2. Les requêtes n° 22TL21936 et n°23TL02283 opposent les mêmes parties, sont relatives à la situation d'une même fonctionnaire et présentent à juger des questions connexes. Il y a lieu de les joindre pour y statuer par un seul arrêt.

Sur la requête n° 22TL21936 :

En ce qui concerne la régularité du jugement n° 1904375 rendu le 4 juillet 2022 :

3. D'une part, hormis dans le cas où le juge de première instance a méconnu les règles de compétence, de forme ou de procédure qui s'imposaient à lui et a ainsi entaché son jugement d'une irrégularité, il appartient au juge d'appel non d'apprécier le bien-fondé des motifs par lesquels le juge de première instance s'est prononcé sur les moyens qui lui étaient soumis mais de se prononcer directement sur les moyens dirigés contre la décision administrative attaquée dont il est saisi dans le cadre de l'effet dévolutif de l'appel. Le service départemental d'incendie et de secours ne peut donc utilement soutenir, pour demander l'annulation du jugement attaqué, que le tribunal aurait entaché ses décisions d'erreurs de droit et d'une erreur manifeste d'appréciation.

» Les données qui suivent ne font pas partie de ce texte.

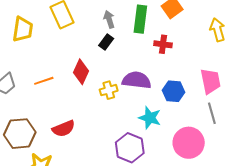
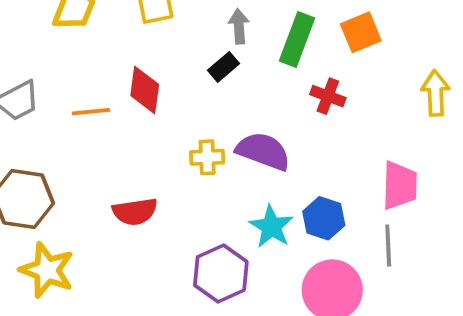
red diamond: (81, 72) -> (145, 90), moved, turned -30
blue hexagon: (173, 91) -> (324, 218), moved
red semicircle: (64, 129) -> (135, 212), moved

4. D'autre part, aux termes de l'article R. 741-7 du code de justice administrative : " Dans les tribunaux administratifs et les cours administratives d'appel, la minute de la décision est signée par le président de la formation de jugement, le rapporteur et le greffier d'audience. ".

5. Il ressort des pièces du dossier de première instance que la minute du jugement attaqué n°1904375 comporte les signatures de la rapporteure, de la présidente de la deuxième chambre et de la greffière d'audience. Ainsi, le moyen tiré de ce que le jugement n'aurait notamment pas été signé par les magistrats doit être écarté.

En ce qui concerne le bien-fondé du jugement :

6. D'une part, aux termes de l'article 6 quinquies de la loi du 13 juillet 1983 portant droits et obligations des fonctionnaires, en vigueur à la date de la décision attaquée : " Aucun fonctionnaire ne doit subir les agissements répétés de harcèlement moral qui ont pour objet ou pour effet une dégradation des conditions de travail susceptible de porter atteinte à ses droits et à sa dignité, d'altérer sa santé physique ou mentale ou de compromettre son avenir professionnel. ". Selon l'article 11 de la même loi : " I. A raison de ses fonctions et indépendamment des règles fixées par le code pénal et par les lois spéciales, le fonctionnaire ou, le cas échéant, l'ancien fonctionnaire bénéficie, dans les conditions prévues au présent article, d'une protection organisée par la collectivité publique qui l'emploie à la date des faits en cause ou des faits ayant été imputés de façon diffamatoire. / (...) / IV. La collectivité publique est tenue de protéger le fonctionnaire contre les atteintes volontaires à l'intégrité de la personne, les violences, les agissements constitutifs de harcèlement, les menaces, les injures, les diffamations ou les outrages dont il pourrait être victime sans qu'une faute personnelle puisse lui être imputée. Elle est tenue de réparer, le cas échéant, le préjudice qui en est résulté. ".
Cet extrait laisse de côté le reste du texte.